BUENOS AIRES — A kidnapping or a political stunt?
The question is reverberating here in the mysterious case of Luis Gerez, a witness in a human rights trial who went missing last month and reappeared two days later, shirtless and in shock, saying he had been kidnapped, tied up, beaten and burned with cigarettes.
The case has raised troubling questions in a nation still torn by memories of a brutal military dictatorship that ended almost a quarter of a century ago, leaving as many as 30,000 people dead or "disappeared."
Many had hoped that kidnappings as a means of political coercion were a thing of the past.
In a nation inured to political skulduggery, denial and disinformation, the disappearance and reemergence of Gerez has spawned sinister theories. Most center on the actions of President Nestor Kirchner, who has made punishing past military abusers a focus of his administration, and who intervened directly in the case.
Gerez, whose testimony in 2005 about being tortured during the dictatorship helped banish a powerful former police official from Congress, said he was abducted Dec. 27 while walking to a grocery store near his home north of the capital.
He said men forced him into a vehicle and drove him to a warehouse or a shed, where he was kept hooded.
"I thought they were going to kill me," he told investigators, recalling a moment when he could hear a gun being cocked.
The incident came a few months after the unsolved disappearance of another human rights figure, Jorge Julio Lopez, whose testimony last year helped send a former provincial police chief to jail for life.
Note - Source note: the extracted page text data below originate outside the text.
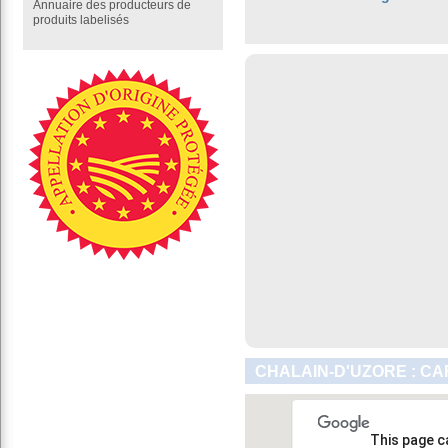
Annuaire des producteurs de
produits labelisés
CHALAIN-D'UZORE : CA
This page c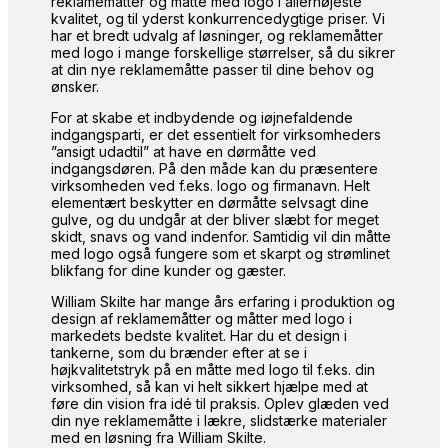
reklamemåtter og måtte med logo i allerhøjeste
kvalitet, og til yderst konkurrencedygtige priser. Vi
har et bredt udvalg af løsninger, og reklamemåtter
med logo i mange forskellige størrelser, så du sikrer
at din nye reklamemåtte passer til dine behov og
ønsker.
For at skabe et indbydende og iøjnefaldende
indgangsparti, er det essentielt for virksomheders
”ansigt udadtil” at have en dørmåtte ved
indgangsdøren. På den måde kan du præsentere
virksomheden ved f.eks. logo og firmanavn. Helt
elementært beskytter en dørmåtte selvsagt dine
gulve, og du undgår at der bliver slæbt for meget
skidt, snavs og vand indenfor. Samtidig vil din måtte
med logo også fungere som et skarpt og strømlinet
blikfang for dine kunder og gæster.
William Skilte har mange års erfaring i produktion og
design af reklamemåtter og måtter med logo i
markedets bedste kvalitet. Har du et design i
tankerne, som du brænder efter at se i
højkvalitetstryk på en måtte med logo til f.eks. din
virksomhed, så kan vi helt sikkert hjælpe med at
føre din vision fra idé til praksis. Oplev glæden ved
din nye reklamemåtte i lækre, slidstærke materialer
med en løsning fra William Skilte.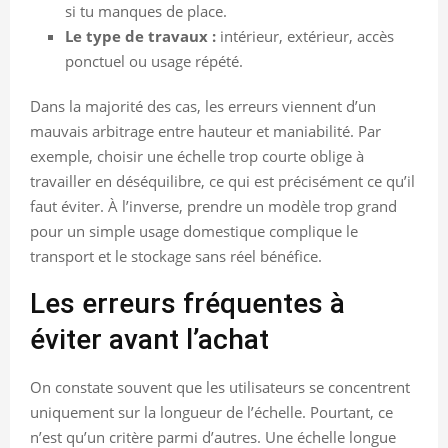
si tu manques de place.
Le type de travaux :
intérieur, extérieur, accès
ponctuel ou usage répété.
Dans la majorité des cas, les erreurs viennent d’un
mauvais arbitrage entre hauteur et maniabilité. Par
exemple, choisir une échelle trop courte oblige à
travailler en déséquilibre, ce qui est précisément ce qu’il
faut éviter. À l’inverse, prendre un modèle trop grand
pour un simple usage domestique complique le
transport et le stockage sans réel bénéfice.
Les erreurs fréquentes à
éviter avant l’achat
On constate souvent que les utilisateurs se concentrent
uniquement sur la longueur de l’échelle. Pourtant, ce
n’est qu’un critère parmi d’autres. Une échelle longue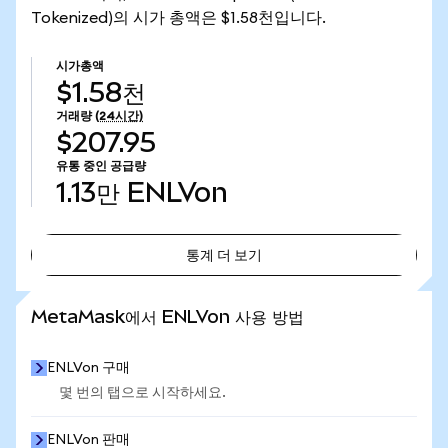
Tokenized)의 시가 총액은 $1.58천입니다.
시가총액
$1.58천
거래량
(24시간)
$207.95
유통 중인 공급량
1.13만
ENLVon
통계 더 보기
통계 더 보기
MetaMask에서 ENLVon 사용 방법
ENLVon 구매
몇 번의 탭으로 시작하세요.
ENLVon 판매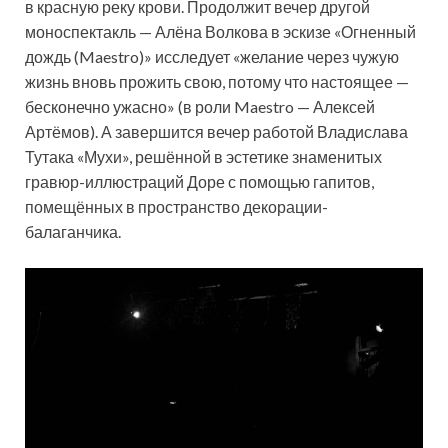
в красную реку крови. Продолжит вечер другой
моноспектакль — Алёна Волкова в эскизе «Огненный
дождь (Maestro)» исследует «желание через чужую
жизнь вновь прожить свою, потому что настоящее —
бесконечно ужасно» (в роли Maestro — Алексей
Артёмов). А завершится вечер работой Владислава
Тутака «Мухи», решённой в эстетике знаменитых
гравюр-иллюстраций Доре с помощью гапитов,
помещённых в пространство декорации-
балаганчика.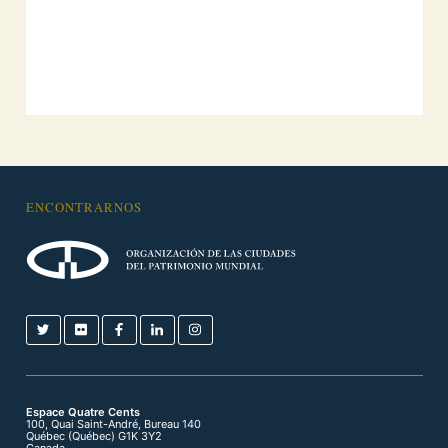
ENCONTRARNOS
Espace Quatre Cents
100, Quai Saint-André, Bureau 140
Québec (Québec) G1K 3Y2
Canada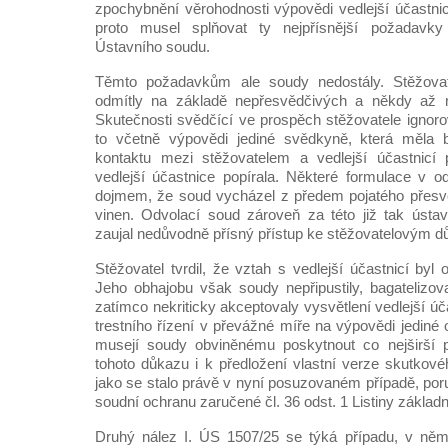
zpochybnění věrohodnosti výpovědi vedlejší účastni
proto musel splňovat ty nejpřísnější požadavky 
Ústavního soudu.
Těmto požadavkům ale soudy nedostály. Stěžovat
odmítly na základě nepřesvědčivých a někdy až n
Skutečnosti svědčící ve prospěch stěžovatele ignorov
to včetně výpovědi jediné svědkyně, která měla 
kontaktu mezi stěžovatelem a vedlejší účastnicí 
vedlejší účastnice popírala. Některé formulace v 
dojmem, že soud vycházel z předem pojatého přesvě
vinen. Odvolací soud zároveň za této již tak ústav
zaujal nedůvodně přísný přístup ke stěžovatelovým 
Stěžovatel tvrdil, že vztah s vedlejší účastnicí byl
Jeho obhajobu však soudy nepřipustily, bagatelizova
zatímco nekriticky akceptovaly vysvětlení vedlejší úča
trestního řízení v převážné míře na výpovědi jediné
musejí soudy obviněnému poskytnout co nejširší 
tohoto důkazu i k předložení vlastní verze skutkovéh
jako se stalo právě v nyní posuzovaném případě, por
soudní ochranu zaručené čl. 36 odst. 1 Listiny základ
Druhý nález I. ÚS 1507/25 se týká případu, v něm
Lopez has been called the first desaparecido, or disappeared, since the return of democracy to Argentina. Police fear that he was killed.
Lopez, like Gerez, was a construction worker and onetime left-wing activist.
President speaks out
The disappearance of Gerez, 51, apparently so alarmed Kirchner that he took the unusual step of going on television and radio on Dec. 29 to denounce it. The president blamed "paramilitary and parapolitical elements" for the disappearance.
"We are not going to surrender to extortion," Kirchner said.
Less than an hour after Kirchner's address, Gerez reappeared on a suburban street in the neighborhood where he said he had been kidnapped. He was dazed but in good health.
"Mr. President, I owe you my life," Gerez told the local media. Gleeful presidential aides said Kirchner's words had spooked the bad guys.
The political triumphalism was too much for an opposition scrambling to find an alternative to Kirchner in national elections scheduled for this year.
Critics suggested that the incident was staged to enhance the carefully crafted crusader image of Kirchner, who has pushed to nullify amnesties given to suspects from the former dictatorship's "dirty war" against perceived enemies.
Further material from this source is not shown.